With the pictures omitted, repeat exactly the lines below starting with the line that has "about details, and you’re not scrambling last" and going on through the line that has "Ten Apps for Learning, Thinking, and".

Data provided Start Marker

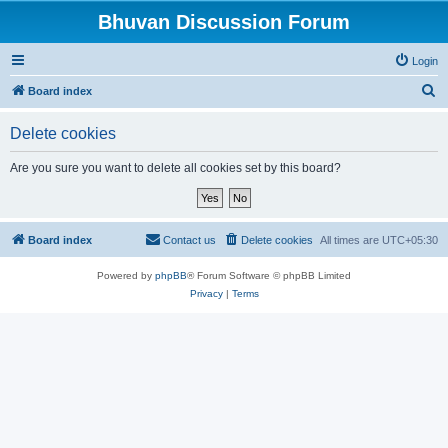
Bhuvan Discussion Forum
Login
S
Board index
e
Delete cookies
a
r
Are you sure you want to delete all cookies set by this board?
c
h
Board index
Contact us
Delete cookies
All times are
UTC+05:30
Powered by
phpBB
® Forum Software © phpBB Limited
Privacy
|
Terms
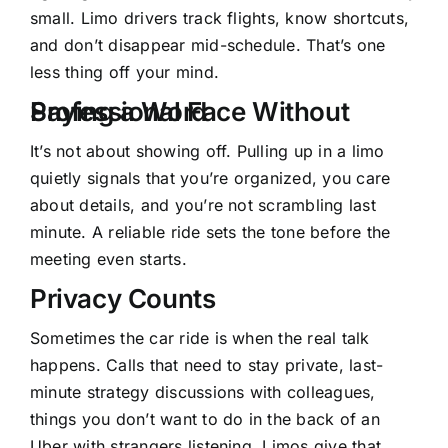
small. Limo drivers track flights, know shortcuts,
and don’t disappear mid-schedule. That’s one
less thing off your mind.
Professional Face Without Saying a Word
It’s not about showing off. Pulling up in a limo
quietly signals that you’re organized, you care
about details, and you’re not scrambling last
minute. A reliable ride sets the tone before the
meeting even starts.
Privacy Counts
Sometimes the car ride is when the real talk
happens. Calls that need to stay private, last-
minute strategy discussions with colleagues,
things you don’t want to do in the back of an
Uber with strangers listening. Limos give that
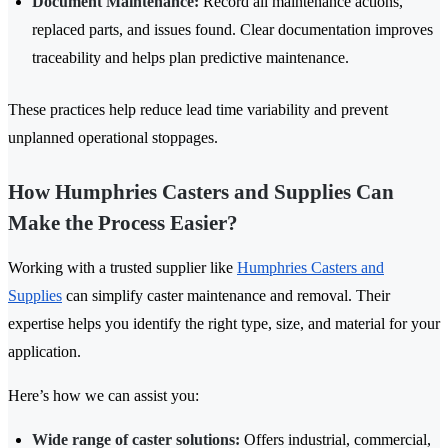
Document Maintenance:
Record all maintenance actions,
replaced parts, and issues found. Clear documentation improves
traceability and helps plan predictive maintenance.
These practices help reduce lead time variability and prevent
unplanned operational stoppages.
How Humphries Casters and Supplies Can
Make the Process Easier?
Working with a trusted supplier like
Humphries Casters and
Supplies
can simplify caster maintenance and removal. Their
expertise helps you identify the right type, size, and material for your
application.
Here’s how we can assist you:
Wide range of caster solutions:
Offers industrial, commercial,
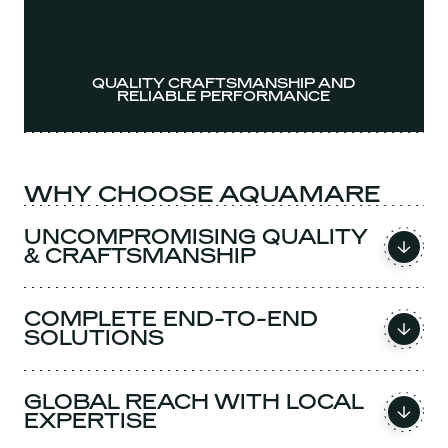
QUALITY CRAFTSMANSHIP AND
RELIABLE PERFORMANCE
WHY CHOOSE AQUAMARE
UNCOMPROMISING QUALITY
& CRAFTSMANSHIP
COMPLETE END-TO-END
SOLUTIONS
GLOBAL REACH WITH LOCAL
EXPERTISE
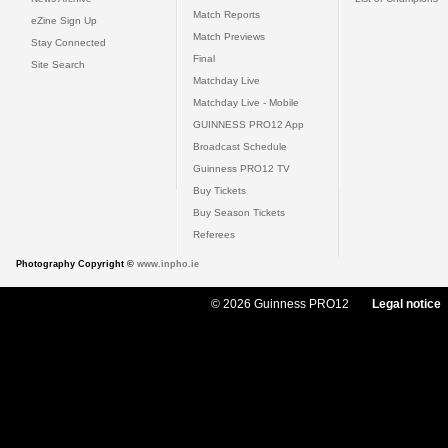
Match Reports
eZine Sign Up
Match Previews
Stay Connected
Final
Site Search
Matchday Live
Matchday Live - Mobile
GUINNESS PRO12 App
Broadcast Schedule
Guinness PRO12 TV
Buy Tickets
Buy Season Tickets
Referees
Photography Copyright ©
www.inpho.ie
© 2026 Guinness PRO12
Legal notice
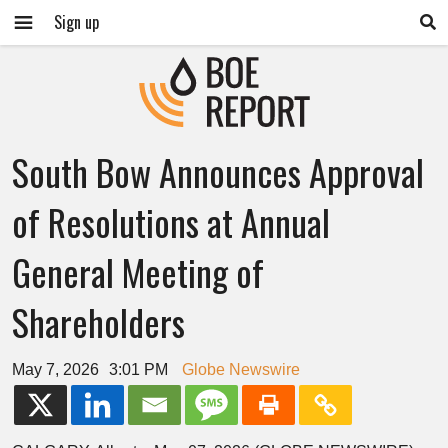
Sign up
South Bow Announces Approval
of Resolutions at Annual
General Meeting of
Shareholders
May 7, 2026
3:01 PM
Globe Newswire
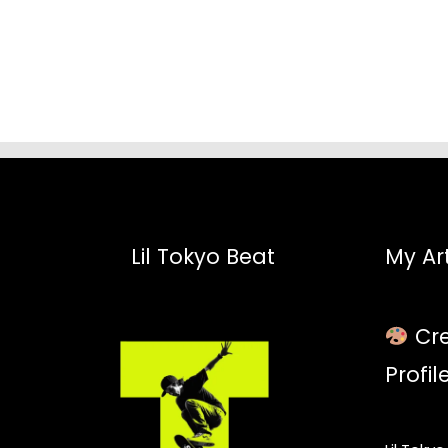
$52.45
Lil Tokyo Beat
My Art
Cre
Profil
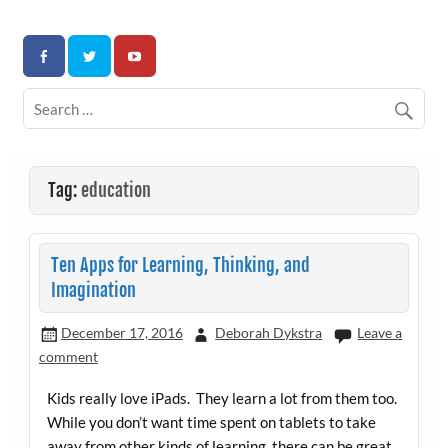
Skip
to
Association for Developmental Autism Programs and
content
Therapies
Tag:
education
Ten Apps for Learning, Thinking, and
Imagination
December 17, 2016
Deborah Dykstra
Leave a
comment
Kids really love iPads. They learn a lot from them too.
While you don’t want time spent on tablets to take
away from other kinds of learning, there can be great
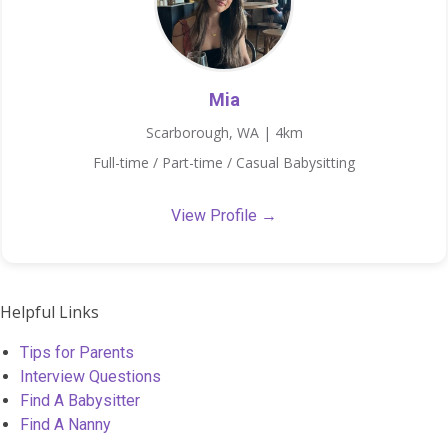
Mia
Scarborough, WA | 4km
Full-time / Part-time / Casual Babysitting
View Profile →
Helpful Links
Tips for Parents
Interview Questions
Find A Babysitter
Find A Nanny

Data provided End Marker
Data provided Start Marker

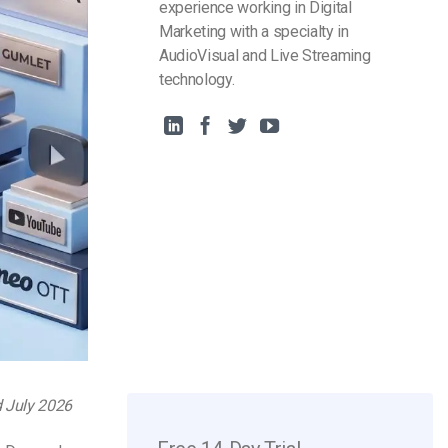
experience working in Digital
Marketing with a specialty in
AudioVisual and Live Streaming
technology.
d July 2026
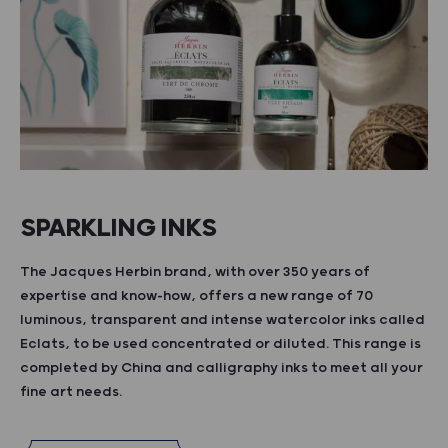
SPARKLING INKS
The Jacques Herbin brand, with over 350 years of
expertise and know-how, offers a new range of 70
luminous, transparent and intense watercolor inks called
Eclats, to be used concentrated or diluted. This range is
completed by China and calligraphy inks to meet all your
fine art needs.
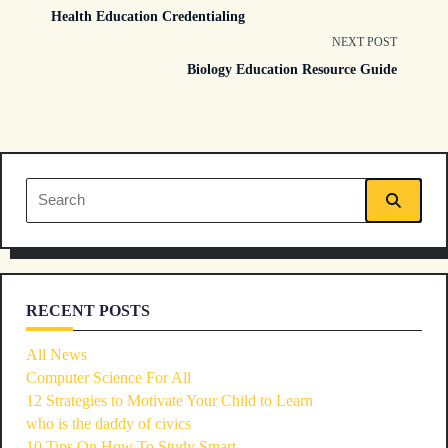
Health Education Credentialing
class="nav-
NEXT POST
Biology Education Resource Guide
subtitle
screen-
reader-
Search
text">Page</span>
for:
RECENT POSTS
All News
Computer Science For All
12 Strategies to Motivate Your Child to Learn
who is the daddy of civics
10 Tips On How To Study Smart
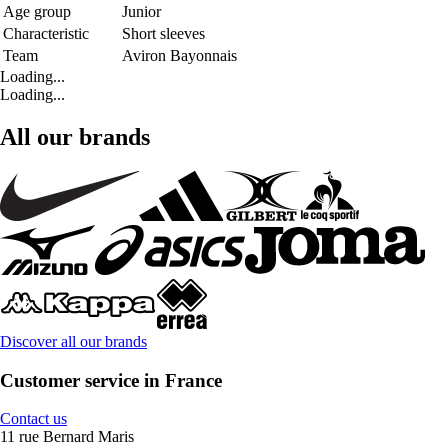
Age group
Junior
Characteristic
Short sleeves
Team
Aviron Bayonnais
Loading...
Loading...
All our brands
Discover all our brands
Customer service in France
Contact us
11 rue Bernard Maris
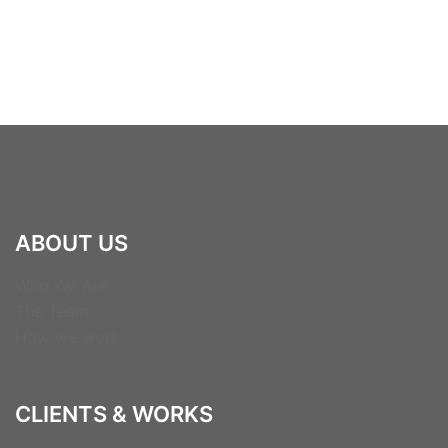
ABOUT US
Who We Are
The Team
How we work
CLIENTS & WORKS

Data provided End Marker

__Reply to the exercise__.
about details, and you’re not scrambling last
minute. A reliable ride sets the tone before the
meeting even starts.
Privacy Counts
Sometimes the car ride is when the real talk
happens. Calls that need to stay private, last-
minute strategy discussions with colleagues,
things you don’t want to do in the back of an
Uber with strangers listening. Limos give that
Document Maintenance:
Record all maintenance actions,
replaced parts, and issues found. Clear documentation improves
traceability and helps plan predictive maintenance.
These practices help reduce lead time variability and prevent
unplanned operational stoppages.
How Humphries Casters and Supplies Can
Make the Process Easier?
Working with a trusted supplier like
Humphries Casters and
Supplies
can simplify caster maintenance and removal. Their
expertise helps you identify the right type, size, and material for your
application.
Here’s how we can assist you:
Wide range of caster solutions:
Offers industrial, commercial,
QUALITY CRAFTSMANSHIP AND
RELIABLE PERFORMANCE
WHY CHOOSE AQUAMARE
UNCOMPROMISING QUALITY
& CRAFTSMANSHIP
COMPLETE END-TO-END
SOLUTIONS
GLOBAL REACH WITH LOCAL
EXPERTISE
Match Reports
eZine Sign Up
Match Previews
Stay Connected
Final
Site Search
Matchday Live
Matchday Live - Mobile
GUINNESS PRO12 App
Broadcast Schedule
Guinness PRO12 TV
Buy Tickets
Buy Season Tickets
Referees
Photography Copyright ©
www.inpho.ie
© 2026 Guinness PRO12
Legal notice
Sign up
South Bow Announces Approval
of Resolutions at Annual
General Meeting of
Shareholders
May 7, 2026
3:01 PM
Globe Newswire
$52.45
Lil Tokyo Beat
My Art
Cre
Profil
Skip
to
Association for Developmental Autism Programs and
content
Therapies
Tag:
education
Ten Apps for Learning, Thinking, and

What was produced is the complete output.